San Diego-based indie rockers Hey, Chels have shared their debut album ‘Everything Goes’ for free via Bandcamp ahead of a physical vinyl release (Brainworm Records) later this year: ‘Our reasoning is that we don’t feel right asking for money right now with the current state of everything. If you feel like helping the band out, share us with a friend, add us to a playlist, share us on your socials. We would very much appreciate it’.
Recorded by Pat Hills at Earthtone Studios in Sacramento, the record opens with ‘Clear’ – an anthemic piece that manages to combine the direct indie-pop sound of Diet Cig with the noisy alt-guitar stylings of Cursive. The vibrant ‘Crumbling’ quickly follows with its dreamy sound being gloriously interrupted by crunching, grunge-tinged riffs before Jax Mendez pleads ‘Get me out of here’ on ‘Masterpiece’. She takes control and demands ‘put your hands on my skin and ‘I want you now, I want you now please’ after sensually stating ‘I like the smell of you, I like it on me too’.
‘Pulse Check’ opens with swirling guitars and synths before jaunty drums and handclaps are added as Jax ponders why ‘time moves so slow’ and it veers into a spiky punk direction. ‘You’ve Got You Now’, the longest song on the record at over 4 minutes, is packed with the kind of harmonious melodies you’d expect from Best Coast or Los Campesinos while ‘Okay’ has a party sound to make you dance and the wall of guitar sound that signals the start of the title track can’t help but stop you in your tracks.

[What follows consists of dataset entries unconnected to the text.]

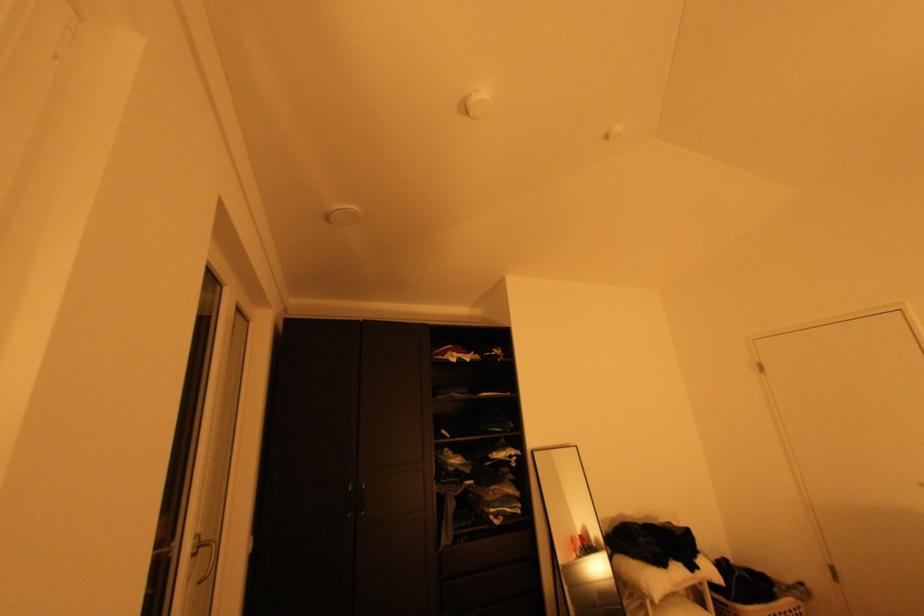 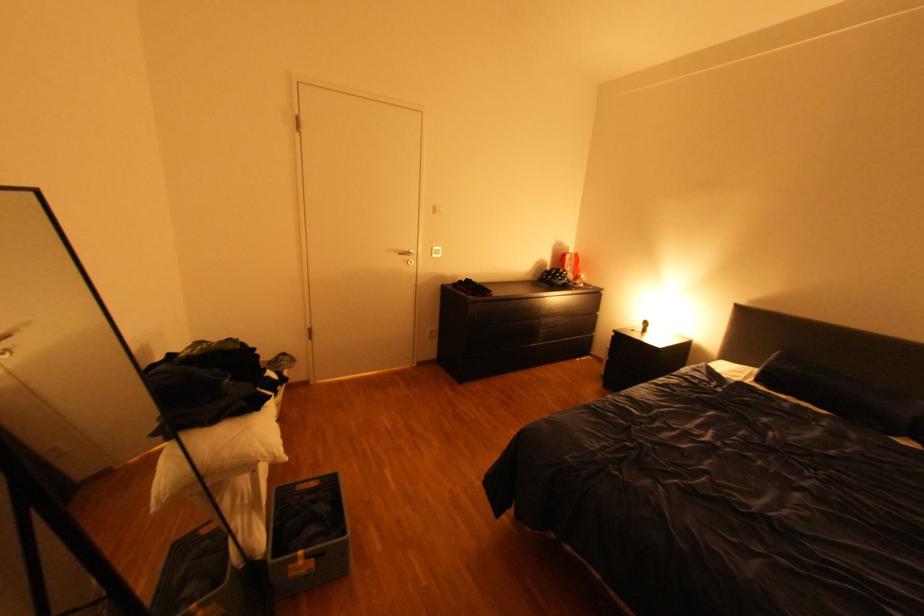 Find the pixel in the second image that matches pixel 643 557 in the first image.

(223, 421) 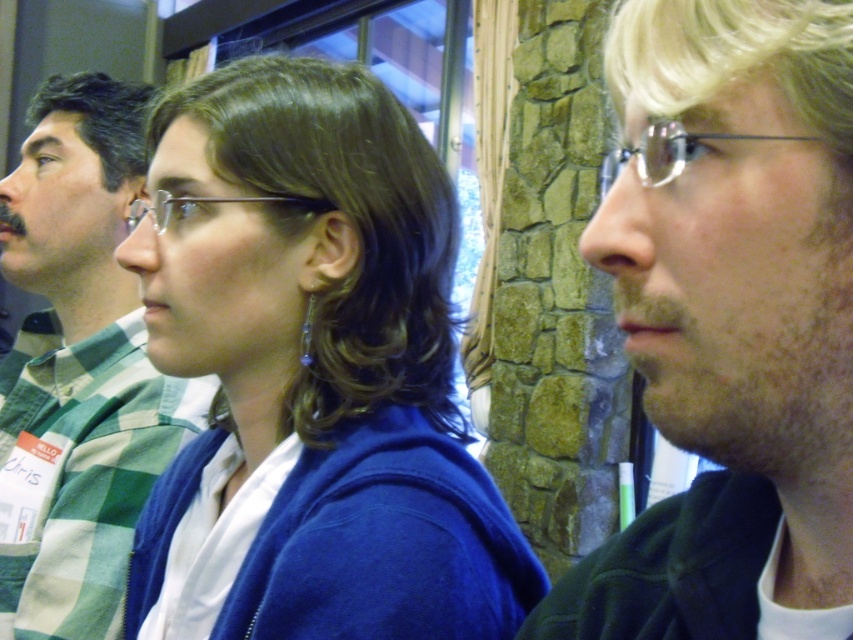 You are organizing a group photo and need to ensure that the blue matte sweater at center and the blonde hair at right are visible in the frame. Based on their widths, which one requires more horizontal space to fully capture in the photo?

The blue matte sweater at center requires more horizontal space because its width surpasses that of the blonde hair at right.

You are a photographer setting up for a group photo. You need to ensure that the blue matte sweater at center and the blonde hair at right are both visible in the frame. Based on their heights, which one might require you to adjust the camera angle upwards to capture their full figure?

The blue matte sweater at center is taller than the blonde hair at right, so you would need to adjust the camera angle upwards to capture the full figure of the blue matte sweater at center. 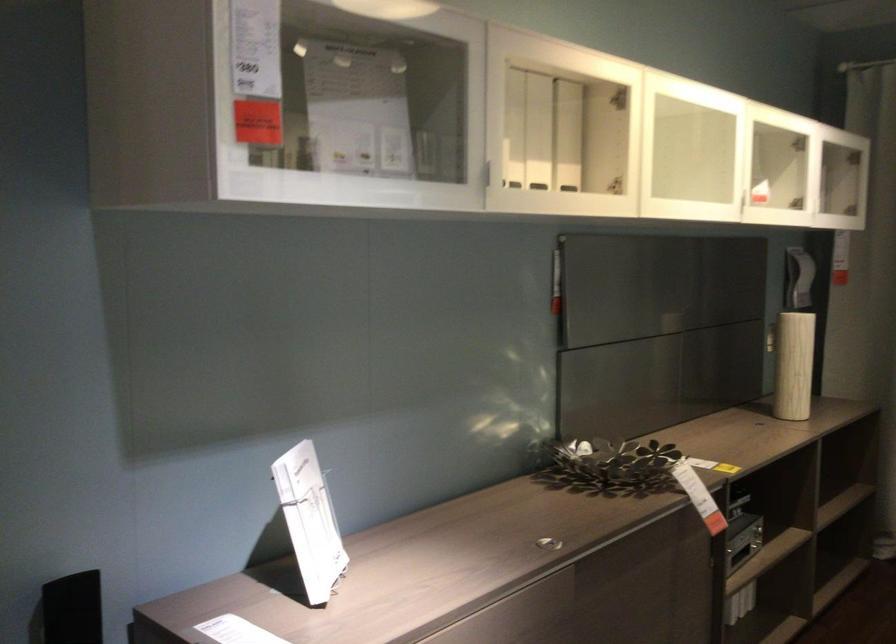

There’s a stop-start scattergun sound in the guitars that run through the ’60s pop of ‘Floating Through Days’ – a slacker anthem with observations about ‘watching pointless TV’, while the following ‘Tough’ finds Hey, Chels reaching out to someone they’ve lost contact with who now finds themselves in a tough situation with reassuring statements like ‘You’ll get on by’ and repeats of ‘I know you can be tough’.
The closing ‘Away’ is a distorted piece with floating vocals and sentimental vocals: ‘You had your time and now have to go away and it fades, fades, fades away’. It’s a graceful finish to a sublime indie-rock record.